We also all agree across the House—I include the Government in this—that there is much more to it than the simple question of arithmetic when determining constituency boundaries. We know all the guidance given to the Boundary Commission but in the Bill the Government acknowledge this issue by exempting certain constituencies from the general framework in which boundaries must be drawn. There are five such constituencies, whose inclusion I support but not for the flimsy reason that the Government claim—that they are all in one category. That is true to the extent that they are all islands or groups of islands but there also is a great deal of difference between them. No obvious similarities spring to mind between Anglesey and the Shetlands, or between the Isle of Wight and the Western Isles. Many more geographic issues need to be taken into account than the category of being islands, which is the only one that the Government seem to acknowledge, with all the frailties of that argument.
I agree with my noble friend’s amendment, which seeks greater flexibility and, in particular, has the important characteristic regarding Wales mentioned by the noble Lord, Lord Tyler, and my noble friend Lady Hayter. I do not hesitate to repeat what I said in Committee. I was shocked at the impact of the boundary review proposals that we are considering in the Bill on representation in Wales. The House should walk on the other side on that issue with great care.
In conclusion, there is no great issue of principle that divides the Government from those of us who feel that there should be greater flexibility.

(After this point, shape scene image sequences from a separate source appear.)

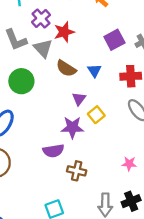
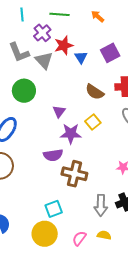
brown semicircle: (66, 68) -> (95, 92), moved
blue triangle: (94, 71) -> (81, 57), moved
purple triangle: (79, 99) -> (59, 112), moved
brown cross: (77, 171) -> (74, 174), size x1.4

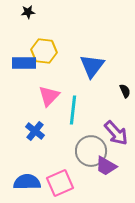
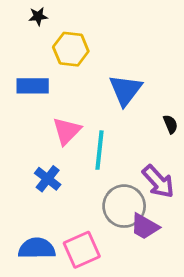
yellow hexagon: (44, 51) -> (71, 49), moved

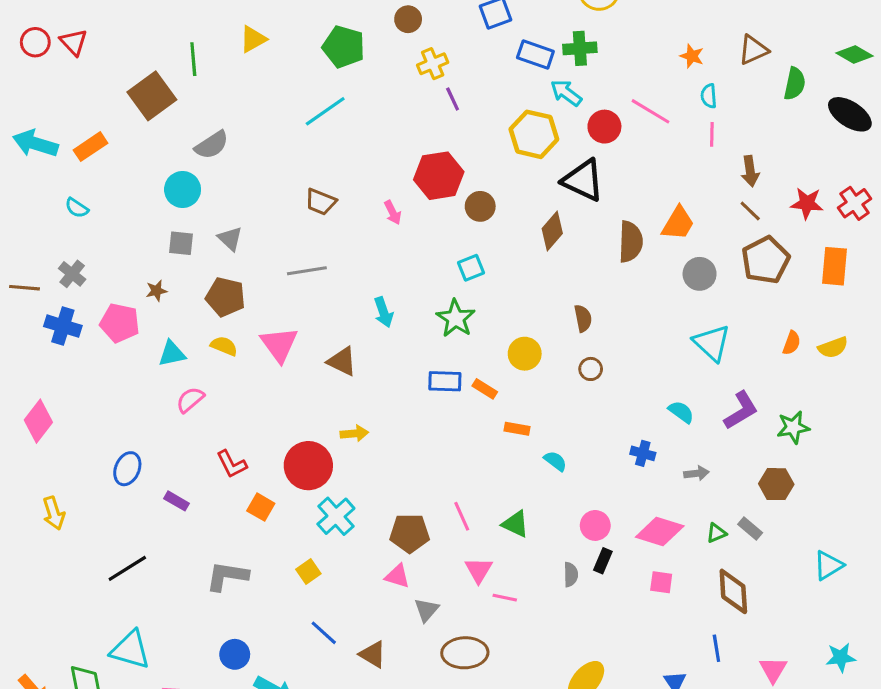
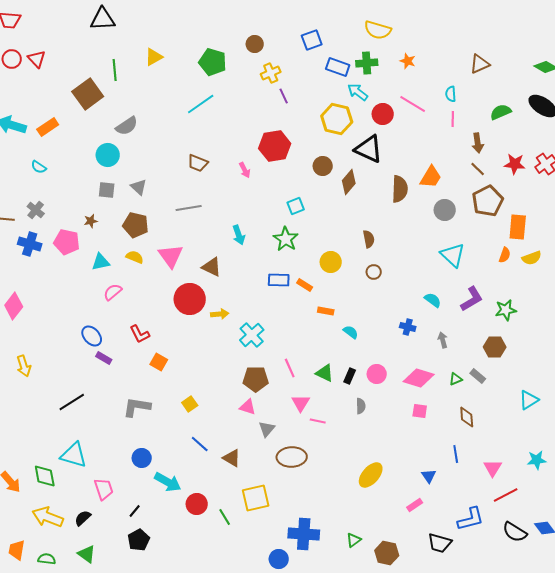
orange star: (692, 56) -> (408, 61), moved
green semicircle: (795, 84) -> (501, 112), moved, turned -125
brown circle: (480, 206) -> (323, 166), moved
orange rectangle: (835, 266) -> (518, 227), moved
red circle: (308, 466) -> (190, 299), moved
blue ellipse: (127, 469) -> (92, 336), moved, turned -65
gray arrow: (696, 473) -> (443, 340), turned -98
cyan cross: (336, 516) -> (252, 335), moved
black rectangle: (603, 561) -> (350, 376), moved
brown diamond: (733, 591) -> (467, 417), size x0.7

All that we are asking is that they should change the rules in the Bill to allow a little more flexibility for the Boundary Commission, and Minister should offer more flexibility when he responds.
My Lords, I very much agree with previous speakers on this group of amendments and support Amendment 18, to which I have added my name and, in the absence of my good friend, the noble Lord, Lord Hain, would be happy to move it, were that to be appropriate, if the Government were unwilling to move in that direction or to adopt an amendment moving in that direction.

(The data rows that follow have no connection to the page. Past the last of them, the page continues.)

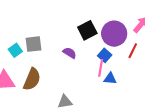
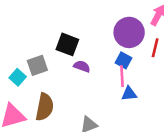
black square: (87, 30) -> (67, 44), moved, turned -30
blue triangle: (110, 79) -> (129, 94), moved

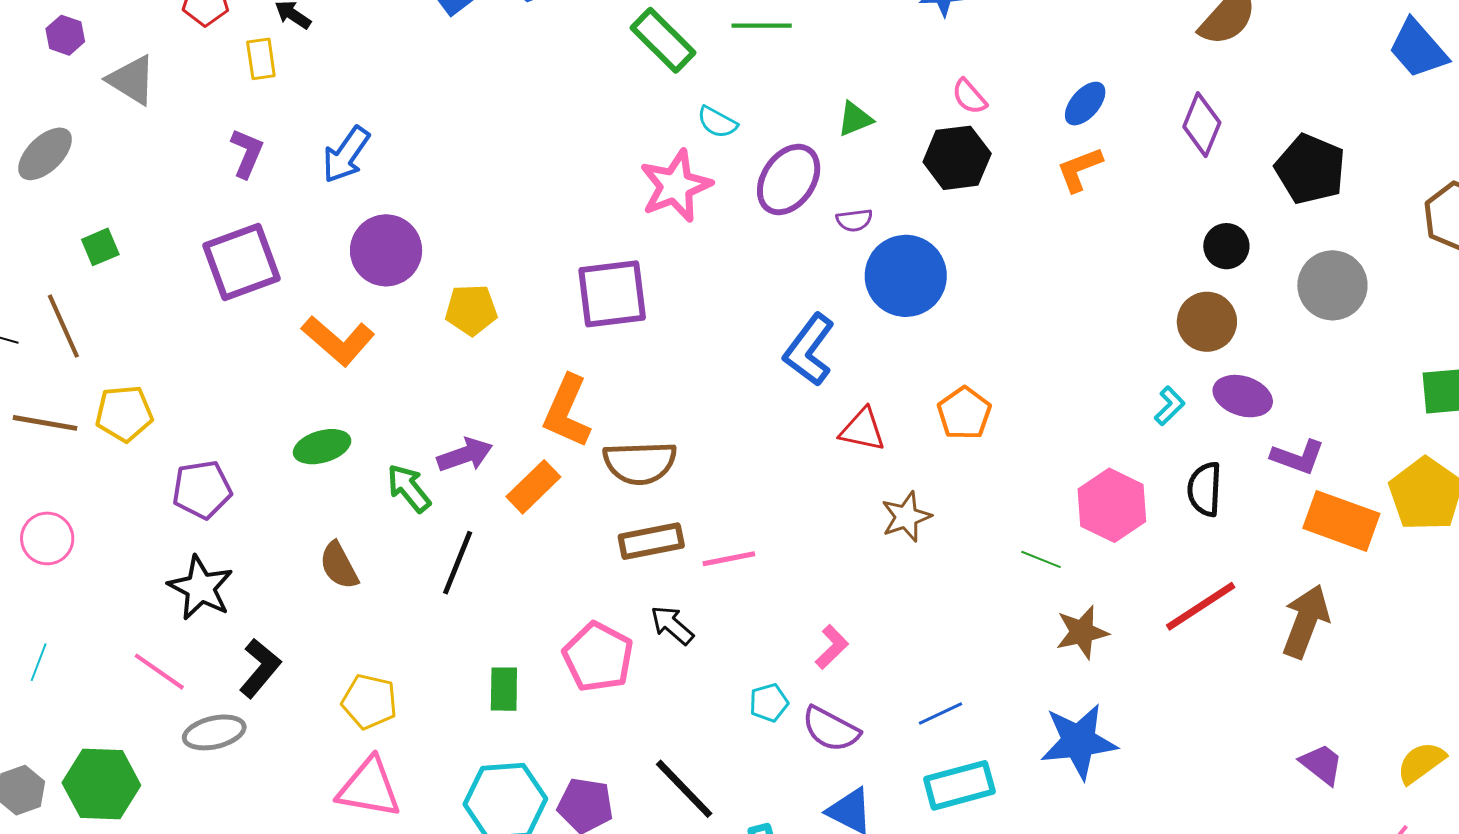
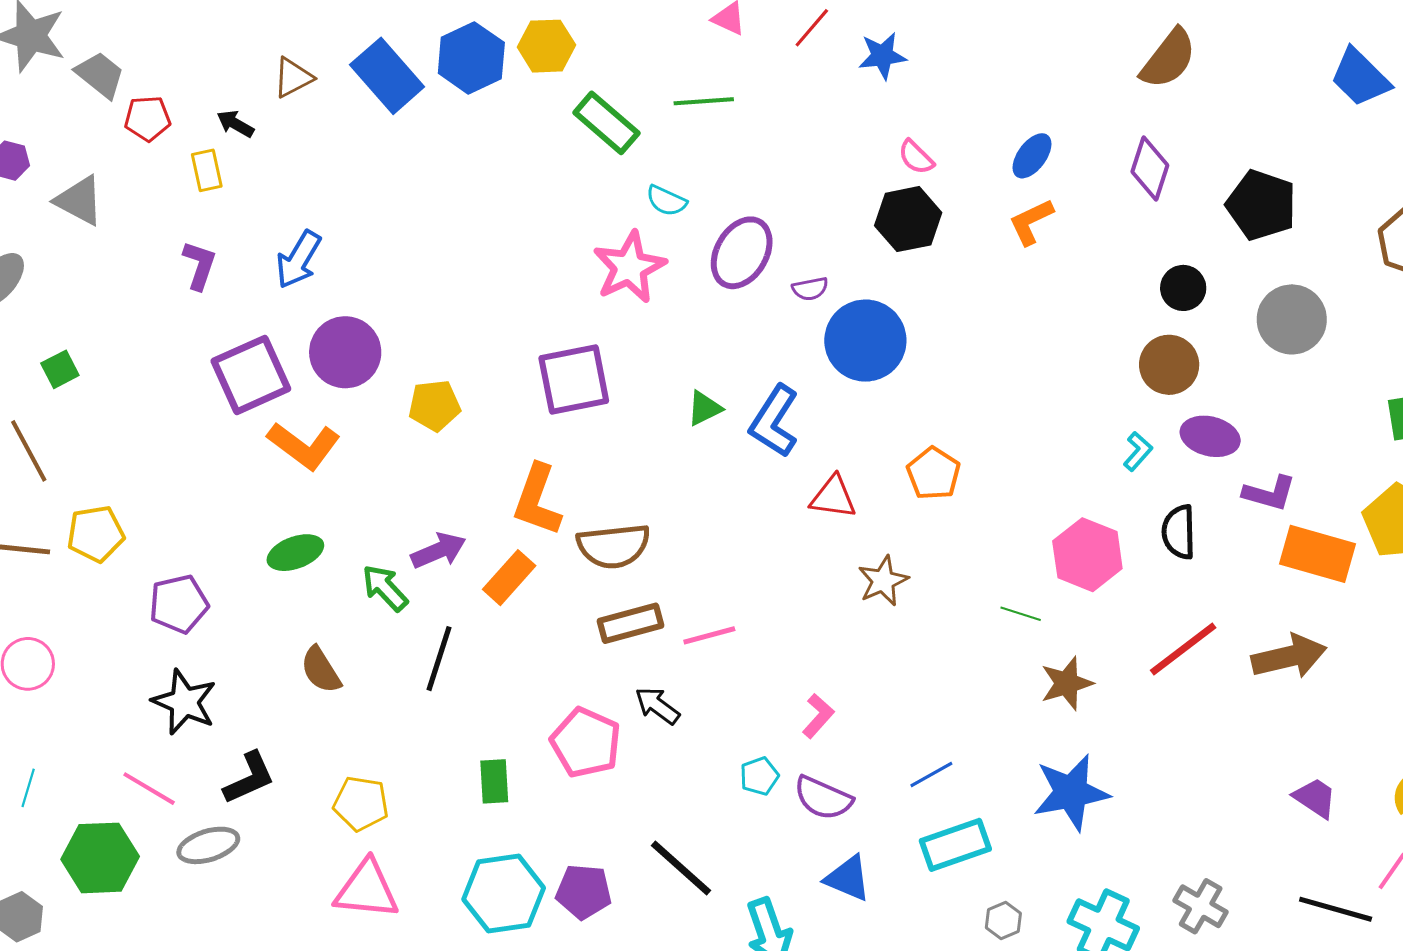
green triangle: (855, 119) -> (704, 408), moved
purple square: (242, 262) -> (251, 375), moved
brown arrow: (1306, 621) -> (1289, 656), turned 60
black L-shape: (260, 668) -> (249, 778), turned 30
green hexagon: (101, 784) -> (100, 858), moved

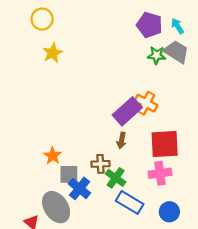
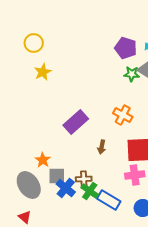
purple rectangle: (127, 111) -> (76, 122), moved
brown cross: (100, 164) -> (84, 179), moved
green cross: (116, 178) -> (90, 191), moved
gray ellipse: (56, 207) -> (29, 185), moved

Amendment 18 might be seen by some colleagues as being the more extreme option within this group, which seeks greater tolerance around the mean number of electors per constituency. That amendment applies only to Wales, and I appreciate the comments of the noble Baroness, Lady Hayter, and the noble Lords, Lord Tyler and Lord Grocott. All referred to the challenging situation in rural Wales. It is therefore perfectly in order for noble Lords to support the smaller variations around the mean in England or Scotland, if they so choose, and I support their amendments seeking greater flexibility there. However, the imposition of still further flexibility in Wales can be taken on board because it does not change the number of seats allocated to Wales, merely the distribution within it. As has been stated, this would allow greater flexibility in respecting natural communities, geographic sparsity and ease of travel.

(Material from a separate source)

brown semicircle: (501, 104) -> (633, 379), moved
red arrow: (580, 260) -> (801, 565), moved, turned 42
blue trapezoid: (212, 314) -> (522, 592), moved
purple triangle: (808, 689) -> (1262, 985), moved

Wales should have at least 36 parliamentary seats but that is not the issue at stake in Amendment 18. It gives the Boundary Commission for Wales greater flexibility, if it chooses to use it, to respond to the topography and communities of Wales. As the noble Baroness, Lady Hayter, suggested, constraining them into a straitjacket imposed by Westminster is not helpful. I urge the Government to accept this amendment or at least table an amendment of their own to meet these pressing arguments.